The university violated Title IX laws, the suit alleges, by exhibiting “deliberate indifference” to sexual assaults and athletes’ misbehavior, depriving the plaintiffs of their right to an education and exposing them to further harassment. It names top university officials, including Chancellor Jimmy Cheek and Athletics Director Dave Hart, as among those who knew of the athletes’ history of rapes and sexual assaults but “failed to take corrective action.”
The suit centers on six cases of sexual assault, five of which were committed by current and former student athletes—football players A.J. Johnson, Michael Williams, Riyahd Jones, and a John Doe, plus basketball player Yemi Makanjuola—and one committed by a non-athlete after a party in a campus dorm. It also mentions several other episodes of criminal behavior, sexual and nonsexual, committed by football players, including an incident wherein UT football players beat up a fellow player who assisted the woman who’d accused Johnson and Williams of rape.
The plaintiffs, some of whom dropped out of school soon after reporting their alleged assaults, are seeking tuition reimbursement and prepayment, payments to cover expenses incurred as a result of the sexual assaults, and damages for emotional suffering and their lack of access to equal educational opportunity. But they’re also trying to change the way Tennessee universities handle sexual-assault cases. The lawsuit asks for an injunction that would eliminate the state’s current court-like system of adjudication, which gives alleged perpetrators the right to an attorney, an evidentiary hearing, and a cross-examination of their alleged victims. The judge who presides over these cases is appointed by Cheek, allowing for any potential university biases to slip into a highly legalistic process.

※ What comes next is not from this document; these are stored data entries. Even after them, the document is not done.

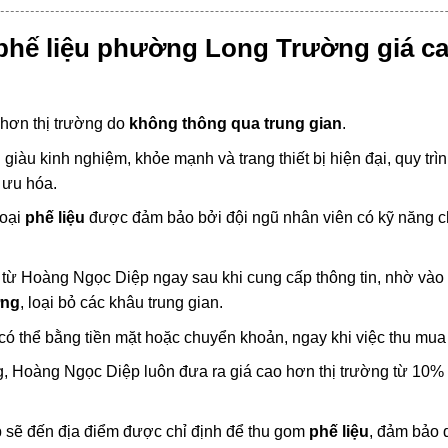
phế liệu phường Long Trường giá c
hơn thị trường do
không thông qua trung gian
.
iàu kinh nghiệm, khỏe mạnh và trang thiết bị hiện đại, quy trì
 ưu hóa.
loại
phế liệu
được đảm bảo bởi đội ngũ nhân viên có kỹ năng 
từ Hoàng Ngọc Diệp ngay sau khi cung cấp thông tin, nhờ vào
ờng
, loại bỏ các khâu trung gian.
 có thể bằng tiền mặt hoặc chuyển khoản, ngay khi việc thu mua 
, Hoàng Ngọc Diệp luôn đưa ra giá cao hơn thị trường từ 10%
 sẽ đến địa điểm được chỉ định để thu gom
phế liệu
, đảm bảo q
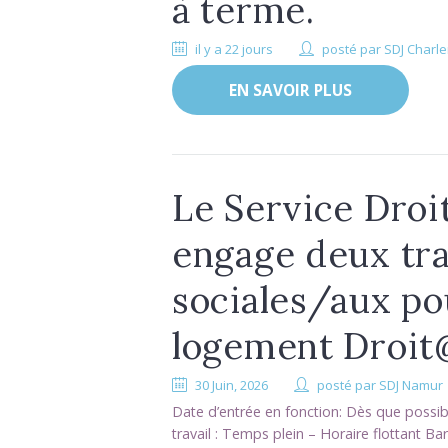
à terme.
il y a 22 jours
posté par
SDJ Charle
EN SAVOIR PLUS
Le Service Droi
engage deux tra
sociales/aux po
logement Droi
30 Juin, 2026
posté par
SDJ Namur
Date d’entrée en fonction: Dès que possi
travail : Temps plein – Horaire flottant B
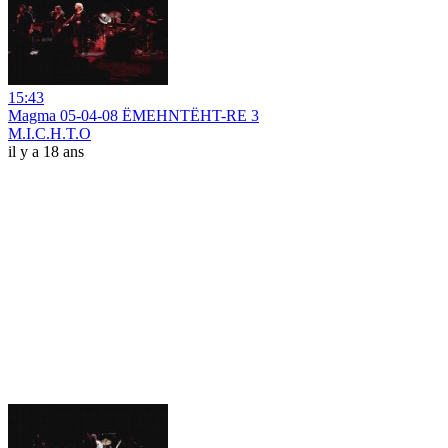
15:43
Magma 05-04-08 ËMEHNTËHT-RE 3
M.I.C.H.T.O
il y a 18 ans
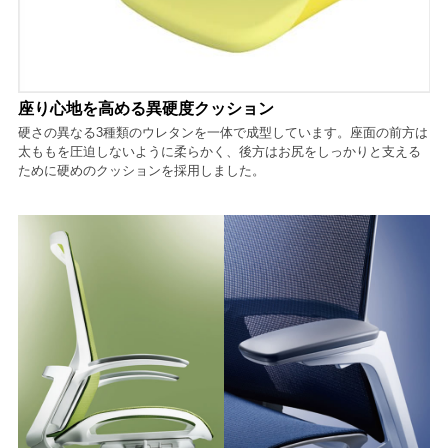
座り心地を高める異硬度クッション
硬さの異なる3種類のウレタンを一体で成型しています。座面の前方は
太ももを圧迫しないように柔らかく、後方はお尻をしっかりと支える
ために硬めのクッションを採用しました。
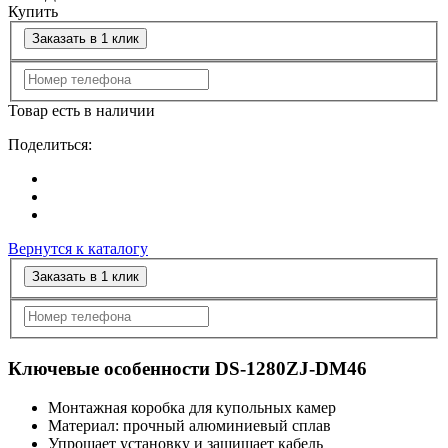
Купить
Заказать в 1 клик
Товар есть в наличии
Поделиться:
Вернутся к каталогу
Заказать в 1 клик
Ключевые особенности DS-1280ZJ-DM46
Монтажная коробка для купольных камер
Материал: прочный алюминиевый сплав
Упрощает установку и защищает кабель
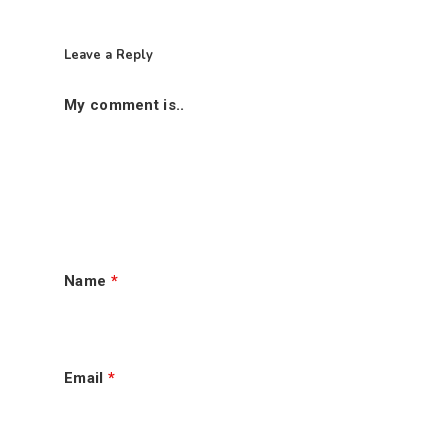
Leave a Reply
My comment is..
Name
*
首页
老手秘方历程
Email
*
肉骨茶走一走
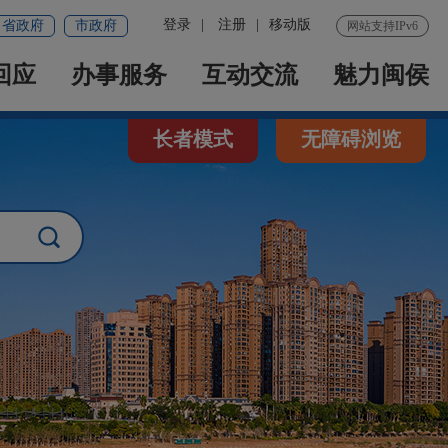
登录
|
注册
|
移动版
省政府
市政府
网站支持IPv6
回应
办事服务
互动交流
魅力闽侯
长者模式
无障碍浏览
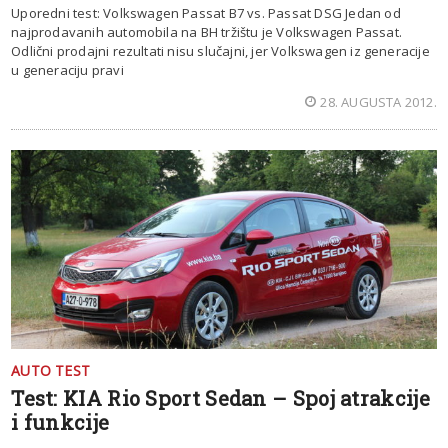
Uporedni test: Volkswagen Passat B7 vs. Passat DSG Jedan od
najprodavanih automobila na BH tržištu je Volkswagen Passat.
Odlični prodajni rezultati nisu slučajni, jer Volkswagen iz generacije
u generaciju pravi
28. AUGUSTA 2012.
AUTO TEST
Test: KIA Rio Sport Sedan – Spoj atrakcije
i funkcije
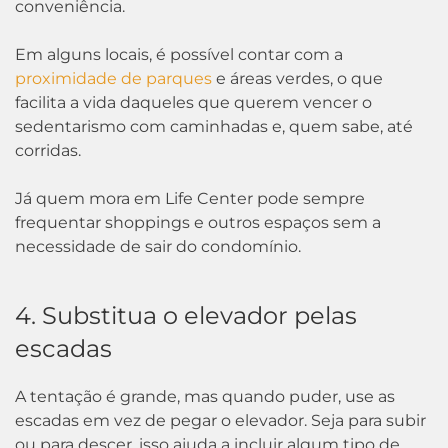
conveniência.
Em alguns locais, é possível contar com a
proximidade de parques
e áreas verdes, o que
facilita a vida daqueles que querem vencer o
sedentarismo com caminhadas e, quem sabe, até
corridas.
Já quem mora em Life Center pode sempre
frequentar shoppings e outros espaços sem a
necessidade de sair do condomínio.
4. Substitua o elevador pelas
escadas
A tentação é grande, mas quando puder, use as
escadas em vez de pegar o elevador. Seja para subir
ou para descer, isso ajuda a incluir algum tipo de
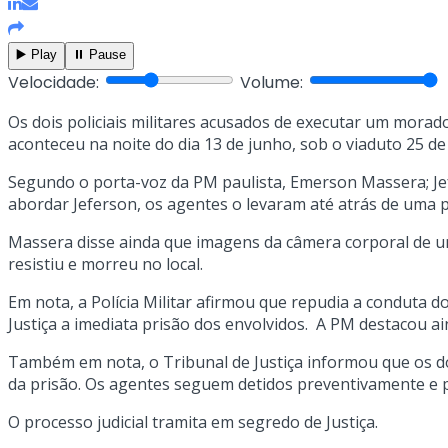
▶️ Play
⏸️ Pause
Velocidade:
Volume:
Os dois policiais militares acusados de executar um morado
aconteceu na noite do dia 13 de junho, sob o viaduto 25 d
Segundo o porta-voz da PM paulista, Emerson Massera; Jefe
abordar Jeferson, os agentes o levaram até atrás de uma pil
Massera disse ainda que imagens da câmera corporal de um
resistiu e morreu no local.
Em nota, a Polícia Militar afirmou que repudia a conduta do
Justiça a imediata prisão dos envolvidos. A PM destacou a
Também em nota, o Tribunal de Justiça informou que os doi
da prisão. Os agentes seguem detidos preventivamente e p
O processo judicial tramita em segredo de Justiça.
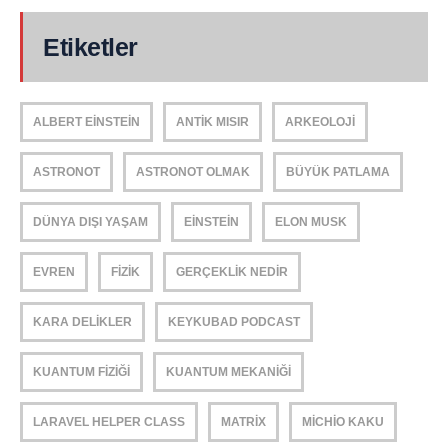
Etiketler
ALBERT EINSTEIN
ANTIK MISIR
ARKEOLOJI
ASTRONOT
ASTRONOT OLMAK
BÜYÜK PATLAMA
DÜNYA DIŞI YAŞAM
EINSTEIN
ELON MUSK
EVREN
FIZIK
GERÇEKLIK NEDIR
KARA DELIKLER
KEYKUBAD PODCAST
KUANTUM FIZIĞI
KUANTUM MEKANIĞI
LARAVEL HELPER CLASS
MATRIX
MICHIO KAKU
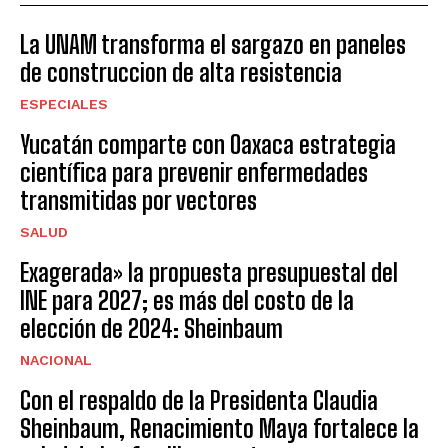
La UNAM transforma el sargazo en paneles
de construccion de alta resistencia
ESPECIALES
Yucatán comparte con Oaxaca estrategia
científica para prevenir enfermedades
transmitidas por vectores
SALUD
Exagerada» la propuesta presupuestal del
INE para 2027; es más del costo de la
elección de 2024: Sheinbaum
NACIONAL
Con el respaldo de la Presidenta Claudia
Sheinbaum, Renacimiento Maya fortalece la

“Athletes knew in advance that UT would: support them even after a complaint of sexual assault; arrange for top quality legal representation; and then direct them to the…hearing procedure that denies victims the right to a hearing and to the same equal procedural, hearing, and process rights as given to perpetrators of rape and sexual assault,” the lawsuit states. It also accuses the university of prolonging investigations of its athletes until the alleged rapists graduated or transferred to other colleges. Makanjuola, for one, decamped for the University of North Carolina Wilmington “with public well wishes from his coaches,” the Tennessean reports, soon after UT learned of his alleged assault. Johnson, too, was lauded by university officials who knew that he’d been accused of sexual assault.
“In the situations identified in the lawsuit filed today, the university acted lawfully and in good faith, and we expect a court to agree,” the university said in a statement. “Any assertion that we do not take sexual assault seriously enough is simply not true.” Since last summer, the university has been the subject of two separate and ongoing Title IX investigations launched by the federal government. UT has also come under fire in the past for failing to disclose rape allegations against student athletes. Florida State University recently paid a landmark $950,000 settlement to the plaintiff of a Title IX lawsuit that accused the university of covering up football player Jameis Winston’s alleged rape of a fellow student in 2012—an indication that schools may be finally held to task for preferential treatment of student-athletes.